| |
| |
| |
Hooft's interpunctie
Dr. H.W. van Tricht, verzorger van de Brieven van P.C. Hooft, verzocht mij iets, hoe beknopt ook, te zeggen over Hooft's interpunctie in zijn Brieven en wel zeer in het bijzonder over de wijze waarop hij dubbele punt en puntkomma hanteert. Hier liggen ook inderdaad de grootste moeilijkheden. Op zijn advies heb ik bij mij bij dit onderzoekje gebaseerd op een aantal brieven in handschrift, (50), alle autografen, alle aan dezelfde persoon (Joachim van Wickevoort) gericht, geschreven tussen 21 mei 1639 (datum eerste brief) en 25 augustus 1645 (datum laatste brief).
Wanneer men Hoofdstuk IV ‘Invloed van Boekdrukkunst en Humanisme op de Interpunctie’ van de bekende dissertatie van J. Greidanus, Beginselen en ontwikkeling van de interpunctie, in 't biezonder in de Nederlanden, Zeist 1926, nogeens doorleest, wordt men getroffen door noot 1 op blz. 234: ‘Er blijft nog te onderzoeken over, op welke wijze onze grote schrijvers de vier opklimmende tekens gebruikten, d.w.z. in hoeverre ze zich hielden aan het syntaktiese beginsel ervan, en in hoeverre ze zich bij het plaatsen dezer tekens door hun ritmegevoel lieten leiden.’ Inderdaad, hier ligt het probleem.
Hooft volgde het vierledige systeem van Aldus Manutius, die aan het eerdere drieledige (komma, kolon, punt) de puntkomma toevoegde. (Vraagteken, uitroepteken, parenthese blijven, als niet zinsgeledend, hier buiten beschouwing.) Aldus Manutius (Orthographiae Ratio, 1566) geeft vage syntactische criteria voor het gebruik van de vier tekens. Greidanus geeft deze even vaag weer. Ik bepaal mij tot kolon (= dubbele punt) en puntkomma (Greidanus 227 vlgg.).

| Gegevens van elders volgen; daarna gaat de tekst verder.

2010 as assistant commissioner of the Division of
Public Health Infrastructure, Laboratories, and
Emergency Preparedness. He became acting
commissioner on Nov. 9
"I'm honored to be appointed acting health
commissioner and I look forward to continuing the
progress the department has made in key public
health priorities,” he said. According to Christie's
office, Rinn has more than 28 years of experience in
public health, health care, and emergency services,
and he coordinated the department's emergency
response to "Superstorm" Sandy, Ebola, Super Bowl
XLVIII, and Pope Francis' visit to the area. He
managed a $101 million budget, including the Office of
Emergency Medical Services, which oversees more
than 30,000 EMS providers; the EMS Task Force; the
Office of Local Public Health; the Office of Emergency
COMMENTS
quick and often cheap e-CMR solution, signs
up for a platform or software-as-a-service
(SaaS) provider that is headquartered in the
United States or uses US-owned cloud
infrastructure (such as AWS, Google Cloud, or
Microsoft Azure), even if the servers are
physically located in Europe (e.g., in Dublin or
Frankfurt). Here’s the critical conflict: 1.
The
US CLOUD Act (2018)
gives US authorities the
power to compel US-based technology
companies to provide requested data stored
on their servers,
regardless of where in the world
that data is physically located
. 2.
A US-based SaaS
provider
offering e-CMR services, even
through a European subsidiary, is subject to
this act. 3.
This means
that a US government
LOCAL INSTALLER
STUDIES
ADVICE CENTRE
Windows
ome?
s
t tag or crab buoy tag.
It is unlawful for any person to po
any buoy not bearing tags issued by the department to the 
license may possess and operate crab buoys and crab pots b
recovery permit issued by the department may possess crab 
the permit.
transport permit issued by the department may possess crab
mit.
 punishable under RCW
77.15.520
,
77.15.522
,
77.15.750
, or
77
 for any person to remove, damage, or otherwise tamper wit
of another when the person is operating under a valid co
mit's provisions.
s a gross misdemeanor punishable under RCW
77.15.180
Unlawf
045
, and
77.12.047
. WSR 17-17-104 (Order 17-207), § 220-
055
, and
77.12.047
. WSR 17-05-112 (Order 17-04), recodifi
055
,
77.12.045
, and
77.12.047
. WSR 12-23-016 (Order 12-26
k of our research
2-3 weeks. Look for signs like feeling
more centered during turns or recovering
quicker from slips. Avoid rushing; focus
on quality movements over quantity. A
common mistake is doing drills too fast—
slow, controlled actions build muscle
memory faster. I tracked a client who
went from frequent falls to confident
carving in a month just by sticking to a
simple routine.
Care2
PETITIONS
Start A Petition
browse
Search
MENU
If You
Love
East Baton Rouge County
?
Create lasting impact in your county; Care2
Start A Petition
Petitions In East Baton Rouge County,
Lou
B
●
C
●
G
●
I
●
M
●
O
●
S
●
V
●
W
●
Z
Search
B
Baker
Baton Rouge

De puntkomma dient ‘1. tot scheiding in een langere opsomming als b.v.: publica/privata; sacra/profana; tua/aliena. 2. soms(..) als tussenvorm tussen het voorgaande en het volgende leesteken (bedoeld worden resp. komma en kolon. Z.), in een zin als deze: Ratio docet si adversa fortuna sit nimium dolendum non esse; si secunda moderate laetandum’ (227, 228). Een kolon zou hier een te grote scheiding teweegbrengen. De persoonsvorm docet, die beide delen van de zin regeert (utramque sententiae partem aeque regit) geeft een te nauwe samenhang aan, dat dat het kolon op zijn plaats zou zijn (228). Het kolon past ‘na een op zichzelf staand zinsdeel dat door zijn eigen werkwoord geregeerd wordt.’ (228). Aldus Manutius geeft hierbij twee voorbeelden uit Cicero, beide opge- | |
| |
bouwd uit een bijzin met etsi, gevolgd door hoofdzin die met tamen begint. Veel wijzer wordt men hiervan niet. Bij nevenschikking van twee (samengestelde) objectszinnen, met samentrekking van de persoonsvorm (sit) van de in de objectszinnen geïncorporeerde conditionele bijzinnen, scheiding door puntkomma. Bij hoofdzin na concessieve bijzin scheiding door dubbele punt.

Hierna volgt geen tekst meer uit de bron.